Description of the task:
In total, how many lines of the data contain the word "nous"? Only that number is wanted.

------ Data under study ------

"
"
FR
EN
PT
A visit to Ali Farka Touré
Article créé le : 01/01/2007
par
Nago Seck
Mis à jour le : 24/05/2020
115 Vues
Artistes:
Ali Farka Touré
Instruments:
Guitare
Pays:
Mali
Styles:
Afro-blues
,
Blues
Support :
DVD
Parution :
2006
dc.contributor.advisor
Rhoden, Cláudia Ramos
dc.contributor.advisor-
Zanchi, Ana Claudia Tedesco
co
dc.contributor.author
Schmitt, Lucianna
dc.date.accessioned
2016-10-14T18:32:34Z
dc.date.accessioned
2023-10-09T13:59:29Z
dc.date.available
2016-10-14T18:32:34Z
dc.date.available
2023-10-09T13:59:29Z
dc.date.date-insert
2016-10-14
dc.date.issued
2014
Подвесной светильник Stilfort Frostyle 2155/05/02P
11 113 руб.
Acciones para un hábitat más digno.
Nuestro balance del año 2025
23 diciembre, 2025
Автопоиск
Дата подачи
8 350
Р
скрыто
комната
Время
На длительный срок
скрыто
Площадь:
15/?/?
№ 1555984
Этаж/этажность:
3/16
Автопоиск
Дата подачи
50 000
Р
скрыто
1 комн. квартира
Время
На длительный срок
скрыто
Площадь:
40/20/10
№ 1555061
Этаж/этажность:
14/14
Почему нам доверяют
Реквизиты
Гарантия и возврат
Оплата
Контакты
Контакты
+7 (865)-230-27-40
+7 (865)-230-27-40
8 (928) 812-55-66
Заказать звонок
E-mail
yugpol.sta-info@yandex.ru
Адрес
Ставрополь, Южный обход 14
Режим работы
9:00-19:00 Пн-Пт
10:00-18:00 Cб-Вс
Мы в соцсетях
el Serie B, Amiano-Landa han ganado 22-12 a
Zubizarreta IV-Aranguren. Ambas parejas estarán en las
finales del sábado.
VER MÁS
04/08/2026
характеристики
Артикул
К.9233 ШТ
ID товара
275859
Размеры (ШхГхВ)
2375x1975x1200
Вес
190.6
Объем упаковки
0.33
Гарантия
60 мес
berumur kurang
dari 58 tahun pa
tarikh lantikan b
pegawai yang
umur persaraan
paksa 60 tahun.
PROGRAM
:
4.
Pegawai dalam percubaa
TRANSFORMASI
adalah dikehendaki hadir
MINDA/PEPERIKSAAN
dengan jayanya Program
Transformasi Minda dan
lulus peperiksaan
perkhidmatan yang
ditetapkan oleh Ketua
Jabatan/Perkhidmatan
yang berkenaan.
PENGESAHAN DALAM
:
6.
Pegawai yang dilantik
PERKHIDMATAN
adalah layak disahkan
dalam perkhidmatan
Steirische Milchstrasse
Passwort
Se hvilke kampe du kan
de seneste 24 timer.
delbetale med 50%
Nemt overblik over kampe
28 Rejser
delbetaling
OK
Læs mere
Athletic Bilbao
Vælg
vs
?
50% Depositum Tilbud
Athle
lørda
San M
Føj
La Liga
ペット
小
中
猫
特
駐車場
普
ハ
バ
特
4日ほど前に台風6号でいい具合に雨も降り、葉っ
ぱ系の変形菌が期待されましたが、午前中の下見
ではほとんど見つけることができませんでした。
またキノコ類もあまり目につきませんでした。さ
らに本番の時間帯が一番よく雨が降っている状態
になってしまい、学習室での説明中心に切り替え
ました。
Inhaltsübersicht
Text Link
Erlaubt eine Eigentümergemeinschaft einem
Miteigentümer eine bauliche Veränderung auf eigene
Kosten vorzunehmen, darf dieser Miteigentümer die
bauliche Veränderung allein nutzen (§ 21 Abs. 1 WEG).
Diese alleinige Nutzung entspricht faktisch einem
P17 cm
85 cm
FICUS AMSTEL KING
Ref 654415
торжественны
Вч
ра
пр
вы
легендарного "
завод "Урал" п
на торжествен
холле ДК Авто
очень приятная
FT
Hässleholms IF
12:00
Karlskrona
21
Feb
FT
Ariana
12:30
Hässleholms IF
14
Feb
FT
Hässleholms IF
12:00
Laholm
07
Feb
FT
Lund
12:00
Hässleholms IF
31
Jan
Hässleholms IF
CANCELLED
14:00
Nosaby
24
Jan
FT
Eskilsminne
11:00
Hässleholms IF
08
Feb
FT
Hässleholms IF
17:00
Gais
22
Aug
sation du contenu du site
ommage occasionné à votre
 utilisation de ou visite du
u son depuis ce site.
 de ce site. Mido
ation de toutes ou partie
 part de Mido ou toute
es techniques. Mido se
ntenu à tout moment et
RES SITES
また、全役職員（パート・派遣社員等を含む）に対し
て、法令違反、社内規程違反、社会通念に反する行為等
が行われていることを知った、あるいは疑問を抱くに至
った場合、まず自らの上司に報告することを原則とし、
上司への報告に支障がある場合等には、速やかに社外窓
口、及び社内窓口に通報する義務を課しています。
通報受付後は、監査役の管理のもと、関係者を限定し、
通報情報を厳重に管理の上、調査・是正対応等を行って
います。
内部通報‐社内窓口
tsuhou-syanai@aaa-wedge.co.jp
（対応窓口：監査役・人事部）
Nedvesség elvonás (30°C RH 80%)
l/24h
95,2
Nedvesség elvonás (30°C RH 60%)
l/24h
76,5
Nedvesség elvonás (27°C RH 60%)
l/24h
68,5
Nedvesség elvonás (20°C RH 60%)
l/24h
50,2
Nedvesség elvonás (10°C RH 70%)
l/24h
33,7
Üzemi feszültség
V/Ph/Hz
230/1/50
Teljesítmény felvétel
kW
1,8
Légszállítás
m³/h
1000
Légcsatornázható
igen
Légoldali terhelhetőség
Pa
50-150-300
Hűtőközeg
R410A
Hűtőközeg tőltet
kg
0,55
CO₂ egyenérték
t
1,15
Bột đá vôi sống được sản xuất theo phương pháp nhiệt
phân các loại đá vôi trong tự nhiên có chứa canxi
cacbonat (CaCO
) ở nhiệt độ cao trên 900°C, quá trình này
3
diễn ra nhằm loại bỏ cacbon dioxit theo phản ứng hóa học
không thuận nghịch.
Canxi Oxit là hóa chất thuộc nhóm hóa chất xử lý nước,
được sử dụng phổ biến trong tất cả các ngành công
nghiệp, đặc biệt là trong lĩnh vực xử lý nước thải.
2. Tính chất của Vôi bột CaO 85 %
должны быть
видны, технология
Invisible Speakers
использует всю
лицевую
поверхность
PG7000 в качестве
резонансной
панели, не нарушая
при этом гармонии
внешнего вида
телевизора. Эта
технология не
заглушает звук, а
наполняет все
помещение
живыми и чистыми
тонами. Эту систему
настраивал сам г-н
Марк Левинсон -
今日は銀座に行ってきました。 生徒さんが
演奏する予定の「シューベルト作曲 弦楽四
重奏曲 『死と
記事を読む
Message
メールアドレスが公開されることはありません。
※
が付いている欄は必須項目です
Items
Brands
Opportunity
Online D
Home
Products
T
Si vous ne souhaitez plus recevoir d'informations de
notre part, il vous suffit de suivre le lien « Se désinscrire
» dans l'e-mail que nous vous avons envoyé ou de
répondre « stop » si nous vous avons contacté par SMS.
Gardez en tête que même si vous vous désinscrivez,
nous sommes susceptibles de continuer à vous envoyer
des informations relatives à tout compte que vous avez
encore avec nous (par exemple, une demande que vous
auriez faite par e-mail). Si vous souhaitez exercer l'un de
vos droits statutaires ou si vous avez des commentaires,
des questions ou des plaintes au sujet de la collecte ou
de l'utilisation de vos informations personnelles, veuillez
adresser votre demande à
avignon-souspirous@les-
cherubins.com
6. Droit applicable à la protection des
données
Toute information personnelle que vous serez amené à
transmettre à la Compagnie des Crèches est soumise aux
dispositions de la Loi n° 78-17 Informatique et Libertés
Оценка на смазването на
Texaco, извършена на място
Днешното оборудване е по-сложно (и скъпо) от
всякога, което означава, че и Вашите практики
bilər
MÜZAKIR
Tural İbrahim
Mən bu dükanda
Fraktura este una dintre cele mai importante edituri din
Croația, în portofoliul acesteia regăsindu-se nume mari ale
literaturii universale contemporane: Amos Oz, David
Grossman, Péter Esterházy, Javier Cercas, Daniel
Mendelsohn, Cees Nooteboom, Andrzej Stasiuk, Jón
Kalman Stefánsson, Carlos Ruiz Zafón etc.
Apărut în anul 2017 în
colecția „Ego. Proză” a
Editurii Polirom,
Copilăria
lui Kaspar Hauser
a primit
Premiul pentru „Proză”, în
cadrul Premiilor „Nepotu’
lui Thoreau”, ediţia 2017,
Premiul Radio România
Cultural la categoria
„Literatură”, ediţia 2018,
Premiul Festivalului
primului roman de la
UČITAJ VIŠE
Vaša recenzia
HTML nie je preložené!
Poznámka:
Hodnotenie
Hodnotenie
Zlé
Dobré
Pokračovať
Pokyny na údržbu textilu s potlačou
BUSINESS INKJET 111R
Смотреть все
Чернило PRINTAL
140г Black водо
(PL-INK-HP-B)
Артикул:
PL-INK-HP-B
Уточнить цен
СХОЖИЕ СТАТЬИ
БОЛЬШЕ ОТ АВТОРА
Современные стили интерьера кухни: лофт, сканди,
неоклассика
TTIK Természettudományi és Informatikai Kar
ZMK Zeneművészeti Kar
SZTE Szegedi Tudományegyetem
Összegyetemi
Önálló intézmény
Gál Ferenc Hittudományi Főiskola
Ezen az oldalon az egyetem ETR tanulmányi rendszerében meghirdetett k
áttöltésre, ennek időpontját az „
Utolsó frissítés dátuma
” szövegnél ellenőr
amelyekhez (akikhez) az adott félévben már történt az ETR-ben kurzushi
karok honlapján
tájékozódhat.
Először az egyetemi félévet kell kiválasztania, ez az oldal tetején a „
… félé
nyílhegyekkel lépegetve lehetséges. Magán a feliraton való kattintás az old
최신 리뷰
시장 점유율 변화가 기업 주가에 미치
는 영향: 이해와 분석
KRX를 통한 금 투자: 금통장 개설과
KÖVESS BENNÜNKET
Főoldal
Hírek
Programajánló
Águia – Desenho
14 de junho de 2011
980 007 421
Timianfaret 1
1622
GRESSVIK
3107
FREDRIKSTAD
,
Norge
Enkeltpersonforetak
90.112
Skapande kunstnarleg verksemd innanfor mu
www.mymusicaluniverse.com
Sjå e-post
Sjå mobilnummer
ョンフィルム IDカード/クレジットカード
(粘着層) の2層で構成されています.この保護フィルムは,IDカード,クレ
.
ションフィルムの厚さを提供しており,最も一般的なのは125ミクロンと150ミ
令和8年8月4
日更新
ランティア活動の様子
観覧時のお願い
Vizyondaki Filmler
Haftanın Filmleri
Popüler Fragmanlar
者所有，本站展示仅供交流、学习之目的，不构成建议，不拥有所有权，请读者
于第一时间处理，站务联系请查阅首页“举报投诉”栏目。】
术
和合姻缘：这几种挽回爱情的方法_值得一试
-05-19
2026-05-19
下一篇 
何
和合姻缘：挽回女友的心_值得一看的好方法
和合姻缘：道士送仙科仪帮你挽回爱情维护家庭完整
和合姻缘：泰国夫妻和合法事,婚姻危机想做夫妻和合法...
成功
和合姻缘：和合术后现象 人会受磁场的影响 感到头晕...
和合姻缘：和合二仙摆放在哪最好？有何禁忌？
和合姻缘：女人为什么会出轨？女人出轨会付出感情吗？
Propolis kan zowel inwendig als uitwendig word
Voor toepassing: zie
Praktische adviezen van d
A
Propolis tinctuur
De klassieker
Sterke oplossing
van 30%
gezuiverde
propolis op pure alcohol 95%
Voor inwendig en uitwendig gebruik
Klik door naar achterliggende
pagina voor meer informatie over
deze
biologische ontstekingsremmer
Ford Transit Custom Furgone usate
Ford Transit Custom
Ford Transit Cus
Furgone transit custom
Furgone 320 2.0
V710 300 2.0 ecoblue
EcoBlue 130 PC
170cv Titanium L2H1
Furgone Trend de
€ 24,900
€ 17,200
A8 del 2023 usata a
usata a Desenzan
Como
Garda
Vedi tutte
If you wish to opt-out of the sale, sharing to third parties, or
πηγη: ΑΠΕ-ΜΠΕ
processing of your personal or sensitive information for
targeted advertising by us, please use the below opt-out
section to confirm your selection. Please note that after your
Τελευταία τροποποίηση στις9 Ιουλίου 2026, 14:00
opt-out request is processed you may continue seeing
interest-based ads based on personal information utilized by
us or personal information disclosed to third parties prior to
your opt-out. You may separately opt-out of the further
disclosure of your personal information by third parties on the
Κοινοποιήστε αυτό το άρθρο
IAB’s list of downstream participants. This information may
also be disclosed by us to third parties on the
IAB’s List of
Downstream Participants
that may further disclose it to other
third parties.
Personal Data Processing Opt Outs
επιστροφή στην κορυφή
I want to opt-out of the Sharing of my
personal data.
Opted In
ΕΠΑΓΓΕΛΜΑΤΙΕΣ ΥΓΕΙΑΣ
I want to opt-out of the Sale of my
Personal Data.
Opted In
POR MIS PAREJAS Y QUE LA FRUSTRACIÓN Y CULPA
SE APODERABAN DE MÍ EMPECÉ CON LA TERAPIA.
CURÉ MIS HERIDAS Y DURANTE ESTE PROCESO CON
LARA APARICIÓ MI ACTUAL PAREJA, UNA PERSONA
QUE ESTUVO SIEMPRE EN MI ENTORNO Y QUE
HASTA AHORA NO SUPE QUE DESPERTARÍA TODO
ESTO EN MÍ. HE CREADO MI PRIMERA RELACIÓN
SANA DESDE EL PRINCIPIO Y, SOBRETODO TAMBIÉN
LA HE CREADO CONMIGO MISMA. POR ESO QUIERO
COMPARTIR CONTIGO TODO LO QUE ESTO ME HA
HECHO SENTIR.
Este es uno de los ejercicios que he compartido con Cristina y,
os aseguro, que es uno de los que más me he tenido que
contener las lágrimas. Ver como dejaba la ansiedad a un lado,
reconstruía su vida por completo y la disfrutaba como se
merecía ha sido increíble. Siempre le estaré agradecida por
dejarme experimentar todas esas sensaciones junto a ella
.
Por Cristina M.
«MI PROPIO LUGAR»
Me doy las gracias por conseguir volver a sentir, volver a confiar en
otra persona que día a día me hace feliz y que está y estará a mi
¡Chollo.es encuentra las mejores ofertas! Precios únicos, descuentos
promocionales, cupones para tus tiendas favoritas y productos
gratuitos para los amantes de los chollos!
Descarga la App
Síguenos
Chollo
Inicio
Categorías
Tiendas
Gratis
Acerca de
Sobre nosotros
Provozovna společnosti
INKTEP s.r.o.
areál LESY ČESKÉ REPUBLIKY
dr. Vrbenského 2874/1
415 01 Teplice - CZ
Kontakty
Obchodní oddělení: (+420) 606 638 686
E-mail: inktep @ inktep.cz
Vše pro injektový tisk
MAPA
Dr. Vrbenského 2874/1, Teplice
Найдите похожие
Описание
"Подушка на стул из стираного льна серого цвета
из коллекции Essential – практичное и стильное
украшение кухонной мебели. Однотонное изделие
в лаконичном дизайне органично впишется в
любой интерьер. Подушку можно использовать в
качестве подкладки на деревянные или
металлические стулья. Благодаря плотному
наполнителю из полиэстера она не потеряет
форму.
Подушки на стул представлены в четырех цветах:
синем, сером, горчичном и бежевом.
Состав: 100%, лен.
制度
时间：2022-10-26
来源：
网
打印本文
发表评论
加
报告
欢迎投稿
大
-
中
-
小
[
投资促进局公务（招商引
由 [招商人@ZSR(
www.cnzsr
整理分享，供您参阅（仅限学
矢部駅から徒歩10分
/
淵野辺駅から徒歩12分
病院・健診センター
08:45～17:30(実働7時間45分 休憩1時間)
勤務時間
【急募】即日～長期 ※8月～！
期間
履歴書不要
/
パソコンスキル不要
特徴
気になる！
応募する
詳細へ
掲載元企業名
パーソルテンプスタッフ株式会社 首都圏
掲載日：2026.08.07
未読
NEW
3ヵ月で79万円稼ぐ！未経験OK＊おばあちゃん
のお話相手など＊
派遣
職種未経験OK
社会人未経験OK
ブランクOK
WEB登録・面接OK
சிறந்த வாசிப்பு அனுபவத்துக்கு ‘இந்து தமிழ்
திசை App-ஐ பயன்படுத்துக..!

------

Expected output:
4